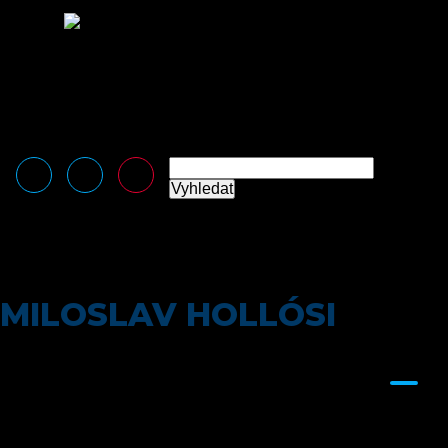
Logomanuál
Loga ke stažení
Kontakt
Tiskové zprávy
Kontakt
Čeština
English
(
Angličtina
)
Vyhledat
MILOSLAV HOLLÓSI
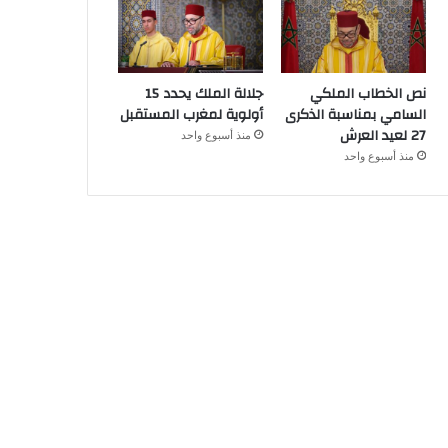
نص الخطاب الملكي
جلالة الملك يحدد 15
السامي بمناسبة الذكرى
أولوية لمغرب المستقبل
27 لعيد العرش
منذ أسبوع واحد
منذ أسبوع واحد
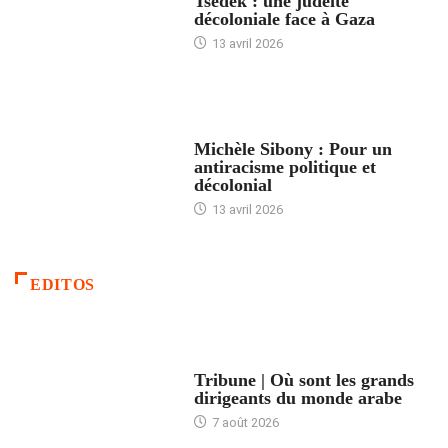
Tsedek : une judéité
décoloniale face à Gaza
13 avril 2026
FEMMES
Michèle Sibony : Pour un
antiracisme politique et
décolonial
13 avril 2026
EDITOS
ACCUEIL
Tribune | Où sont les grands
dirigeants du monde arabe
7 août 2026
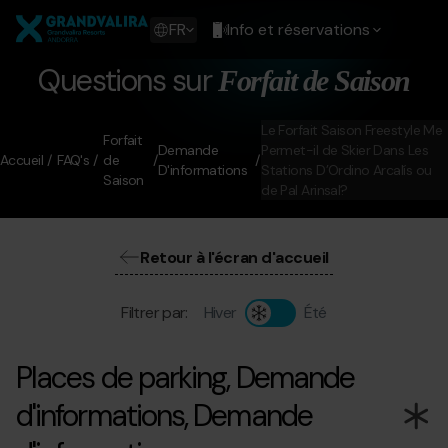
Aller
Grandvalira
au
Show
FR
Info et réservations
contenu
available
principal
languages
Questions sur
Forfait de Saison
Voir
le
message
Le Forfait Saison Freestyle Me
Forfait
Demande
Permet-il de Skier Dans Les
Accueil
FAQ's
de
D'informations
Stations D’Ordino Arcalís ou
Saison
de Pal Arinsal?
Retour à l'écran d'accueil
Filtrer par:
Hiver
Été
Places de parking, Demande
d'informations, Demande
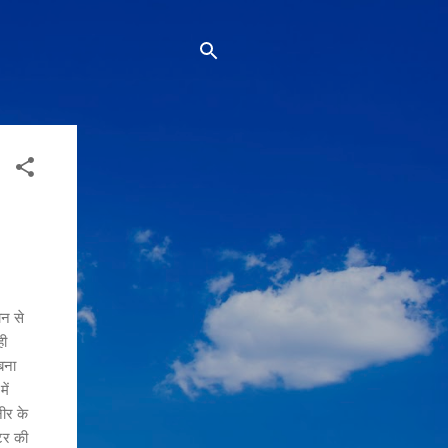
ान से
ही
बना
ें
ीर के
टर की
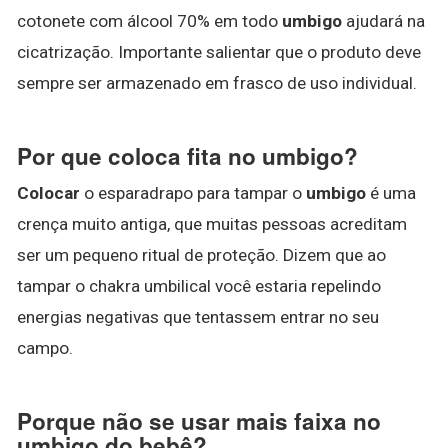
cotonete com álcool 70% em todo
umbigo
ajudará na
cicatrização. Importante salientar que o produto deve
sempre ser armazenado em frasco de uso individual.
Por que coloca fita no umbigo?
Colocar
o esparadrapo para tampar o
umbigo
é uma
crença muito antiga, que muitas pessoas acreditam
ser um pequeno ritual de proteção. Dizem que ao
tampar o chakra umbilical você estaria repelindo
energias negativas que tentassem entrar no seu
campo.
Porque não se usar mais faixa no
umbigo do bebê?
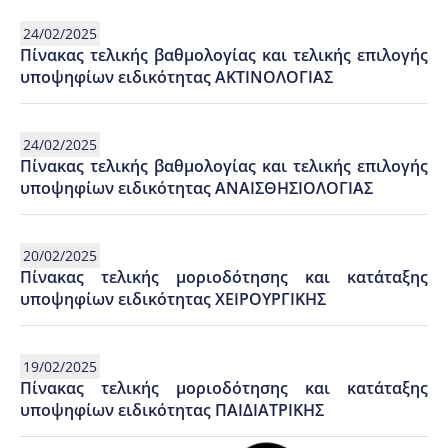
24/02/2025
Πίνακας τελικής βαθμολογίας και τελικής επιλογής
υποψηφίων ειδικότητας ΑΚΤΙΝΟΛΟΓΙΑΣ
24/02/2025
Πίνακας τελικής βαθμολογίας και τελικής επιλογής
υποψηφίων ειδικότητας ΑΝΑΙΣΘΗΣΙΟΛΟΓΙΑΣ
20/02/2025
Πίνακας τελικής μοριοδότησης και κατάταξης
υποψηφίων ειδικότητας ΧΕΙΡΟΥΡΓΙΚΗΣ
19/02/2025
Πίνακας τελικής μοριοδότησης και κατάταξης
υποψηφίων ειδικότητας ΠΑΙΔΙΑΤΡΙΚΗΣ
^^^^^^^^
Problem to solve:
Print out the entries once more, unchanged. No pictures.

Solved problem:
Logomanuál
Loga ke stažení
Kontakt
Tiskové zprávy
Kontakt
Čeština
English
(
Angličtina
)
Vyhledat
MILOSLAV HOLLÓSI
نص الخطاب الملكي
جلالة الملك يحدد 15
السامي بمناسبة الذكرى
أولوية لمغرب المستقبل
27 لعيد العرش
منذ أسبوع واحد
منذ أسبوع واحد
Tsedek : une judéité
décoloniale face à Gaza
13 avril 2026
FEMMES
Michèle Sibony : Pour un
antiracisme politique et
décolonial
13 avril 2026
EDITOS
ACCUEIL
Tribune | Où sont les grands
dirigeants du monde arabe
7 août 2026
Aller
Grandvalira
au
Show
FR
Info et réservations
contenu
available
principal
languages
Questions sur
Forfait de Saison
Voir
le
message
Le Forfait Saison Freestyle Me
Forfait
Demande
Permet-il de Skier Dans Les
Accueil
FAQ's
de
D'informations
Stations D’Ordino Arcalís ou
Saison
de Pal Arinsal?
Retour à l'écran d'accueil
Filtrer par:
Hiver
Été
Places de parking, Demande
d'informations, Demande
ान से
ही
बना
ें
ीर के
टर की
cotonete com álcool 70% em todo
umbigo
ajudará na
cicatrização. Importante salientar que o produto deve
sempre ser armazenado em frasco de uso individual.
Por que coloca fita no umbigo?
Colocar
o esparadrapo para tampar o
umbigo
é uma
crença muito antiga, que muitas pessoas acreditam
ser um pequeno ritual de proteção. Dizem que ao
tampar o chakra umbilical você estaria repelindo
energias negativas que tentassem entrar no seu
campo.
Porque não se usar mais faixa no
umbigo do bebê?
24/02/2025
Πίνακας τελικής βαθμολογίας και τελικής επιλογής
υποψηφίων ειδικότητας ΑΚΤΙΝΟΛΟΓΙΑΣ
24/02/2025
Πίνακας τελικής βαθμολογίας και τελικής επιλογής
υποψηφίων ειδικότητας ΑΝΑΙΣΘΗΣΙΟΛΟΓΙΑΣ
20/02/2025
Πίνακας τελικής μοριοδότησης και κατάταξης
υποψηφίων ειδικότητας ΧΕΙΡΟΥΡΓΙΚΗΣ
19/02/2025
Πίνακας τελικής μοριοδότησης και κατάταξης
υποψηφίων ειδικότητας ΠΑΙΔΙΑΤΡΙΚΗΣ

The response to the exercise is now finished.